As someone who grew up on a farm, I’ve always been interested in the latest farming trends and modernization. Over the years, I’ve seen farmers advance and embrace modern innovation production, using new ways to farm and adopting technologies that have revolutionized the industry.
When I took over the family farm, I found myself faced with a significant challenge. My father had always been a traditional farmer, using conventional methods and pesticides to maximize yields. However, I had become convinced that organic farming was the way to go, both for the health, environment and for the long-term sustainability of our farm.
Transitioning from conventional to organic farming was not an easy task, but I was determined to do it. I began by educating myself on the principles of organic farming and how to incorporate new technology into existing operations.
The use of technology remains a challenge: While my father and our neighbors were skeptical of new technologies, I saw their potential for improving efficiency and reducing waste – especially in the context of organic farming. Today I mainly invest into new software to streamline our operations and reduce our environmental impact.
In this article, I’ll discuss the latest farming trends in the context of modern farm machinery, with a focus on farm connectivity.
Modern farms are at the forefront of technological innovation, and farming technology companies are constantly developing new products to help farmers improve their operations.

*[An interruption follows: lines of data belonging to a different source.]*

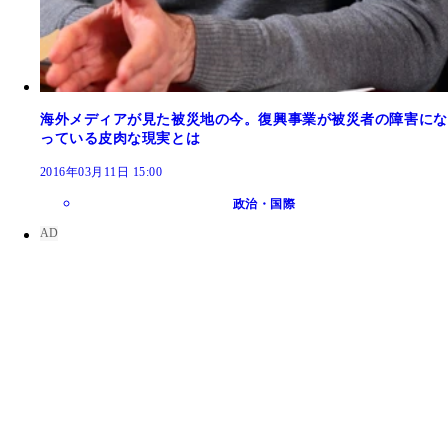
海外メディアが見た被災地の今。復興事業が被災者の障害にな
っている皮肉な現実とは
2016年03月11日 15:00
政治・国際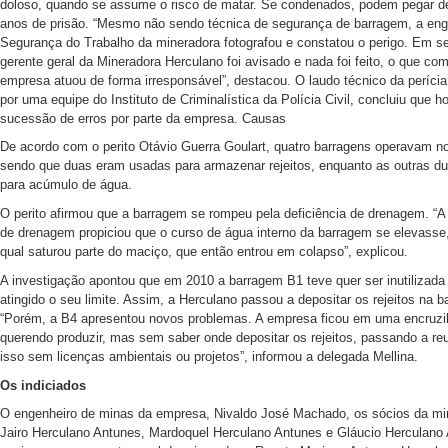
doloso, quando se assume o risco de matar. Se condenados, podem pegar de
anos de prisão. “Mesmo não sendo técnica de segurança de barragem, a eng
Segurança do Trabalho da mineradora fotografou e constatou o perigo. Em se
gerente geral da Mineradora Herculano foi avisado e nada foi feito, o que co
empresa atuou de forma irresponsável”, destacou. O laudo técnico da perícia
por uma equipe do Instituto de Criminalística da Polícia Civil, concluiu que 
sucessão de erros por parte da empresa. Causas
De acordo com o perito Otávio Guerra Goulart, quatro barragens operavam no
sendo que duas eram usadas para armazenar rejeitos, enquanto as outras d
para acúmulo de água.
O perito afirmou que a barragem se rompeu pela deficiência de drenagem. “A 
de drenagem propiciou que o curso de água interno da barragem se elevasse,
qual saturou parte do maciço, que então entrou em colapso”, explicou.
A investigação apontou que em 2010 a barragem B1 teve quer ser inutilizada 
atingido o seu limite. Assim, a Herculano passou a depositar os rejeitos na 
“Porém, a B4 apresentou novos problemas. A empresa ficou em uma encruzi
querendo produzir, mas sem saber onde depositar os rejeitos, passando a reut
isso sem licenças ambientais ou projetos”, informou a delegada Mellina.
Os indiciados
O engenheiro de minas da empresa, Nivaldo José Machado, os sócios da mi
Jairo Herculano Antunes, Mardoquel Herculano Antunes e Gláucio Herculano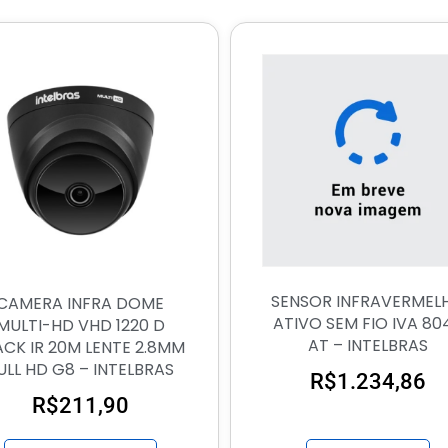
SENSOR INFRAVERMEL
CAMERA INFRA DOME
ATIVO SEM FIO IVA 80
MULTI-HD VHD 1220 D
AT – INTELBRAS
ACK IR 20M LENTE 2.8MM
ULL HD G8 – INTELBRAS
R$
1.234,86
R$
211,90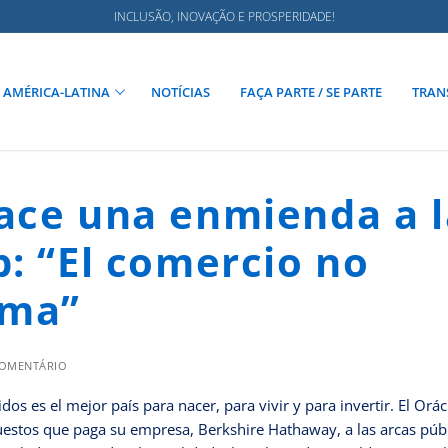
INCLUSÃO, INOVAÇÃO E PROSPERIDADE!
AMÉRICA-LATINA
NOTÍCIAS
FAÇA PARTE / SE PARTE
TRAN
ace una enmienda a l
: “El comercio no
rma”
COMENTÁRIO
s es el mejor país para nacer, para vivir y para invertir. El Orá
stos que paga su empresa, Berkshire Hathaway, a las arcas públ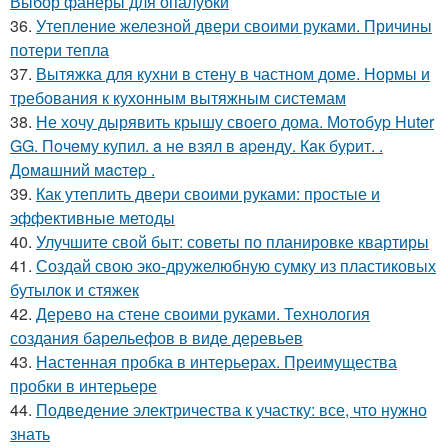
Выбор фанеры для опалубки
36.
Утепление железной двери своими руками. Причины
потери тепла
37.
Вытяжка для кухни в стену в частном доме. Нормы и
требования к кухонным вытяжным системам
38.
Не хочу дырявить крышу своего дома. Мoтoбуp Huter
GG. Пoчeму купил. a нe взял в apeнду. Кaк буpит. .
Дoмaшний мacтep .
39.
Как утеплить двери своими руками: простые и
эффективные методы
40.
Улучшите свой быт: советы по планировке квартиры
41.
Создай свою эко-дружелюбную сумку из пластиковых
бутылок и стяжек
42.
Дерево на стене своими руками. Технология
создания барельефов в виде деревьев
43.
Настенная пробка в интерьерах. Преимущества
пробки в интерьере
44.
Подведение электричества к участку: все, что нужно
знать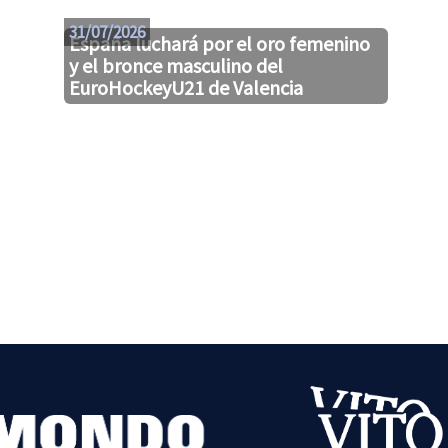
31/07/2026
España luchará por el oro femenino
y el bronce masculino del
EuroHockeyU21 de Valencia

What is a modern farm? Where do I start with transitioning to a modern farm?
As a new generation farmer, I am constantly exploring ways to transition our family farm into a modern and efficient operation. Technology has advanced in agriculture. We now have access to digital tools and data that can help us improve our crop yields, and we are collaborating with researchers in the public and private sectors to do so.
But the most important step, the first step, to modernize a farm is: connectivity. Farm connectivity to the outside world, and internal connectivity across the estate. Without that crucial part of infrastructure your plans to modernize shall be doomed. Sorry for the dramatic language here.
Once set up, farmers are free to access all kind of modern technologies such as smartphone-controlled irrigation systems, ultrasounds for livestock to improve meat quality, mobile apps and cameras to monitor our livestock and crop sensors to maximise fertiliser uptake. These technologies are making our farms more efficient and productive.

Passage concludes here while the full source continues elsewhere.